Transcribed page contents:
════════════════════
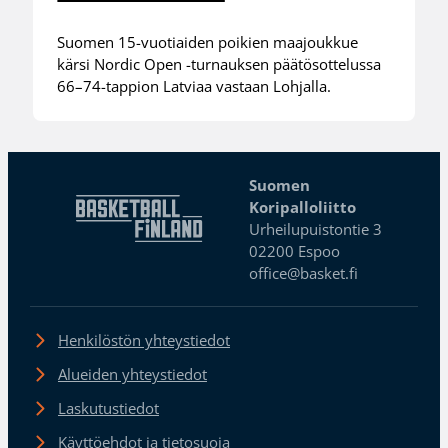
Suomen 15-vuotiaiden poikien maajoukkue
kärsi Nordic Open -turnauksen päätösottelussa
66–74-tappion Latviaa vastaan Lohjalla.
Suomen
Koripalloliitto
Urheilupuistontie 3
02200 Espoo
office@basket.fi
Henkilöstön yhteystiedot
Alueiden yhteystiedot
Laskutustiedot
Käyttöehdot ja tietosuoja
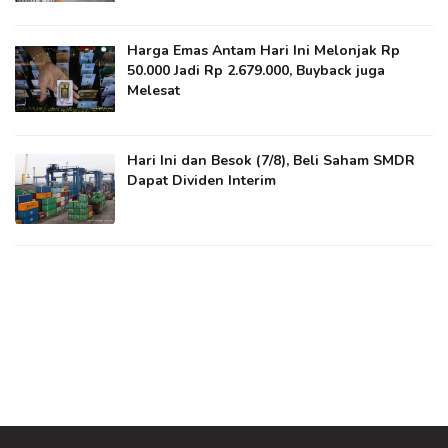
Harga Emas Antam Hari Ini Melonjak Rp
50.000 Jadi Rp 2.679.000, Buyback juga
Melesat
Hari Ini dan Besok (7/8), Beli Saham SMDR
Dapat Dividen Interim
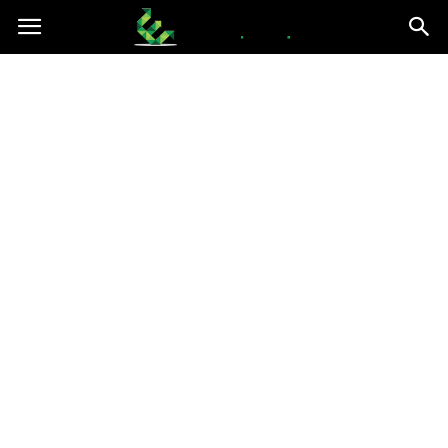
epce.org.pl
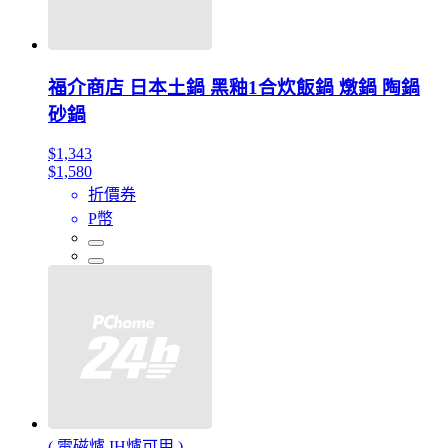
福介商店 日本土鍋 黑釉1合炊飯鍋 燉鍋 陶鍋
砂鍋
$1,343
$1,580
折價券
P幣
( 電磁爐 IH爐可用 )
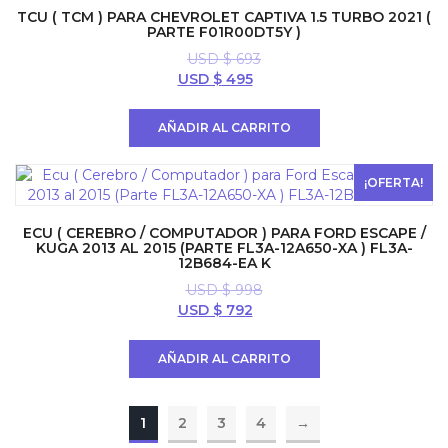
TCU ( TCM ) PARA CHEVROLET CAPTIVA 1.5 TURBO 2021 (
PARTE F01R00DT5Y )
USD $
693
El
El
USD $
495
precio
precio
original
actual
AÑADIR AL CARRITO
era:
es:
USD
USD
$ 693.
$ 495.
¡OFERTA!
ECU ( CEREBRO / COMPUTADOR ) PARA FORD ESCAPE /
KUGA 2013 AL 2015 (PARTE FL3A-12A650-XA ) FL3A-
12B684-EA K
USD $
998
El
El
USD $
792
precio
precio
original
actual
AÑADIR AL CARRITO
era:
es:
USD
USD
$ 998.
$ 792.
1
2
3
4
→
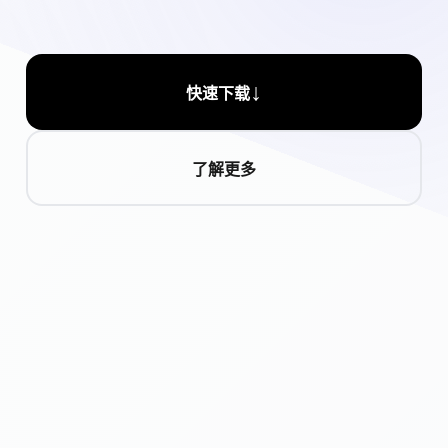
↓
快速下载
了解更多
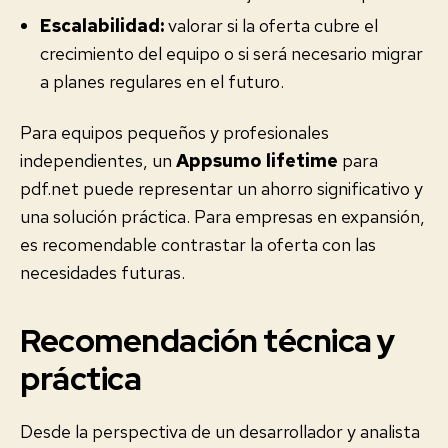
Escalabilidad:
valorar si la oferta cubre el
crecimiento del equipo o si será necesario migrar
a planes regulares en el futuro.
Para equipos pequeños y profesionales
independientes, un
Appsumo lifetime
para
pdf.net puede representar un ahorro significativo y
una solución práctica. Para empresas en expansión,
es recomendable contrastar la oferta con las
necesidades futuras.
Recomendación técnica y
práctica
Desde la perspectiva de un desarrollador y analista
════════════════════
Whenever a line of the records holds the string "PARTE", pick it out and copy it.

Response below:
PARTE F01R00DT5Y )
KUGA 2013 AL 2015 (PARTE FL3A-12A650-XA ) FL3A-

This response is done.